I was looking for an option to use the GPIO Pins with Perl directly. Thanks to Gordon the solution was pretty easy with the wiringPi framework and the perl wrapper wiringPi-Perl created by Gadgetoid. Gordon also created the useful PIN mapping overview which I used for my own table shown below which also includes the translation to the Ardafruit T-Cobbler.

PIN Mapping

Raspberry Pi and sensors

Inspired by the Nest® learning thermostat I want to improve the HomeAutomation capabilities of the Raspberry Pi by adding some sensors to enhance the functionality.

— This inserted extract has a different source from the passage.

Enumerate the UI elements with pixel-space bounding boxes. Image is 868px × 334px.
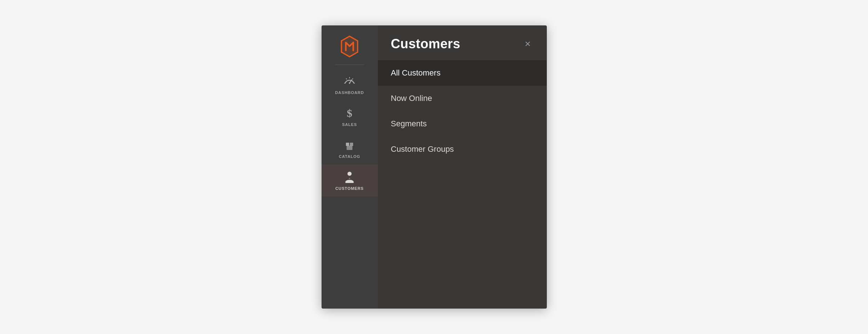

Temperature and humidity sensor
To measure the rooms temperature and humidity and to control the electrical valve accordingly. The reason to choose the sensor DHT22 over the DHT11, is the much higher precision. For example for temperature measures: ±0.5°C accuracy (DHT22) vs. ±2°C accuracy (DHT11). To my believe ±2°C is not acceptable for steering the temperature in a room.
Temp/Hum Sensor
Temp/Hum Sensor (on the right hand side) already hooked up to the T-Cobbler on a breadboard

The Pi should be able to notice whether someone is in the room and regulate the temperature accordingly. Over time the server should be able to build a schedule and maintain this schedule. I’ll use this sensor from
PIR Sensor

IR distance / proximity
With this sensor the server should be able to detect a human being close to itself and enable interaction by making the user inteface available. For the time being I will work with the Sharp GP2Y0A21YK0F and may move to a DIY version later on.
IR Distance Sensor

Adafruit T-Cobbler

One great feature of the Raspberry Pi is the extendability via the GPIO pins. I’m using a case around the Pi, while this is a good solution to avoid issues with shortcut circuits on the other hand the access to the GPIO is more complicated and involves in almost all cases disassembling the enclosure. Luckily I found the solution for me on the website, the Adafruit Pi T-Cobbler Breakout Kit for Raspberry Pi.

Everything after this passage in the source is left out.